Burada vatandaşlarımızın fahiş fiyatı mutlaka "Alo 175 Tüketici Danışma Hattı"nı arayarak bildirmesi gerekir. Aksi halde kimin hangi fiyata sattığının tespiti gerçekten güçtür. Bununla birlikte fiilde herhangi bir suç kastının bulunmadığı tespit edildiği takdirde, Kabahatler Kanunu'na göre idari para cezası verilecektir ki burada da ceza miktarlarının arttırılması gerektiği düşüncesini taşımaktayım.
- Sosyal medyada takipçileri 5-6 milyon olan tanınan kişiler, fenomenler ya da youtuberlar "EvdekalTürkiye" hareketinin aksine sözler sarf edebiliyor. Bu kişiler belli bir kitleye hitap ediyor, böyle bir hakları var mı, hukuki sorumlulukları nedir?
- Mustafa Tırtır: Bu konuda özel bir kanun çıkarılmalıdır. Panik dönemlerinde insanlar yaptıkları yorumlara, attıkları twetlere dikkat etmelidir. Tabi ki ifade hürriyeti ve basın özgürlüğü kapsamı asla daraltılmamalıdır. Ancak böyle dönemlerde milyonlarca insanı paniğe sevk edecek yorumlardan kaçınılmalıdır. Devletin bu noktada çıkarmış olduğu bir talimat olsa, bu tarz hareketler bu talimata aykırılık teşkil edecektir. Ancak Devlet mutlak surette "Evde kalacaksın!" demediği için bundan dolayı cezai bir müeyyidesi bulunmamaktadır. Kimsenin ne olacağını bilmediği bu dönemde "Evde Kal" telkinine uyulmaması yönünde bir yönlendirme, sorumsuz bir davranış olarak nitelendirilebilir.

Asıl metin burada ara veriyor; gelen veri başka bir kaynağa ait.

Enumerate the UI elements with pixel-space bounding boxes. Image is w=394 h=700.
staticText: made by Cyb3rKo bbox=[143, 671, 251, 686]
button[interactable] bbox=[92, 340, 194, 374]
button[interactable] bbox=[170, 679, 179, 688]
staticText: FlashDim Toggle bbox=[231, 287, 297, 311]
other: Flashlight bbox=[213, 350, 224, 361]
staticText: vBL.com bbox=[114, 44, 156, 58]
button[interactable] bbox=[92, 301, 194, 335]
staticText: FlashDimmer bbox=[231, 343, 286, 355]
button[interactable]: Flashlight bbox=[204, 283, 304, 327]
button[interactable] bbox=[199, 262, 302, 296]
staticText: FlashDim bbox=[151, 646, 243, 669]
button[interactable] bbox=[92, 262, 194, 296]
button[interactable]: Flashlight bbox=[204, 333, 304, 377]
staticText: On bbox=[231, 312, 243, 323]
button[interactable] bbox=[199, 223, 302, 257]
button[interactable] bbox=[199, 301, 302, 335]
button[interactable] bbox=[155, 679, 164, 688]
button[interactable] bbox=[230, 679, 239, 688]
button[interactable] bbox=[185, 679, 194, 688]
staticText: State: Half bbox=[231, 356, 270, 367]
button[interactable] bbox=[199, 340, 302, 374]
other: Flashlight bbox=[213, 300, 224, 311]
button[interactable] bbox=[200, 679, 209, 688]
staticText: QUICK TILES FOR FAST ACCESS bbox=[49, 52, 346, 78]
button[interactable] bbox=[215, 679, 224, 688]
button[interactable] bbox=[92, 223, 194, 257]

Ancak TCK'da herhangi bir maddenin ihlali değildir. Şahsi görüşüm ise, Dünya Sağlık Örgütü'nün pandemi ilan ettiği, ölüm sayılarının on binlerle ifade edildiği bir ortamda insanların evde kalmasıdır. Hatta yayılımın çok hızla artığı dönemde ise, kısa süreliğine de olsa, karantina uygulamasıdır. Bu yolla yayılım kısmen önlenebilir. Bu açıklamalar dikkate alındığında sokağa çağrı, sosyal sorumluluk bilinci taşımayan yanlış bir harekettir. İtalya'da insanlar sirkülasyon içerisinde olduğu için yayılım kartopu gibi büyümüştür. Bu açıdan bakıldığında da sokağa çağrı, tam manasıyla sorumsuzca bir yönlendirmedir! Bu tarz söylemleri vatandaşlarımızın dikkate almaması lazım!

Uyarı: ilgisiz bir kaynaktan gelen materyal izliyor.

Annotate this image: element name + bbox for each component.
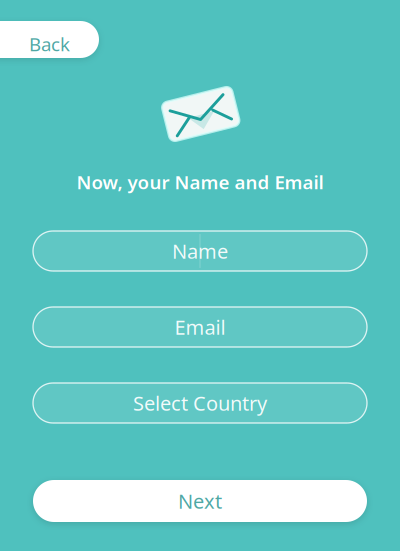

- Sosyal medyada ve Whatsapp'ta dolaşan ses kayıtlarıyla yalan yanlış bilgiler aktarılıyor. Yalan bilgi yaymanın ve halkı paniğe sevk etmenin hukuki anlamda karşılığı nedir?
- Muharrem Kazak: Bu ses kayıtları ile ilgili kayıtların içeriğine göre TCK'da yer alan bazı suçların oluştuğu söylenebilir. Örneğin; "karantina ilan edilecek gidip gıda maddelerini temin edin" gibi sözler, TCK'nın 237. maddesindeki fiyatları etkileme suçunu oluşturacaktır. Ayrıca TCK'nın 213. maddesinde halk arasında korku panik yaratmak suretiyle tehdit suçu düzenlenmiştir. Ses kayıtlarının içeriğinde de halk arasında korku ve panik yaratacak nitelikte tehdit içeren sözler olursa, diğer şartlar oluştuğu ve başka bir suç oluşmadığı takdirde TCK'nın 213. maddesi oluşabilir. Bu konuyla ilgili olarak da kanunda özel bir düzenleme yapılması gerektiğini düşünmekteyim. Örneğin TCK'nın 323. Maddesinde "savaş halinde" kamunun endişe ve heyecan duymasına neden olacak veya halkın maneviyatını sarsacak şekilde asılsız veya abartılmış veya özel maksada dayalı havadis veya haber yaymak veya nakletmek suç olarak düzenlenmiştir. Millet olarak topyekûn mücadele verdiğimiz, aslında millet olarak savaş verdiğimiz bu tarz dönemler açısından da böyle bir düzenleme getirilmesi isabetli olacaktır.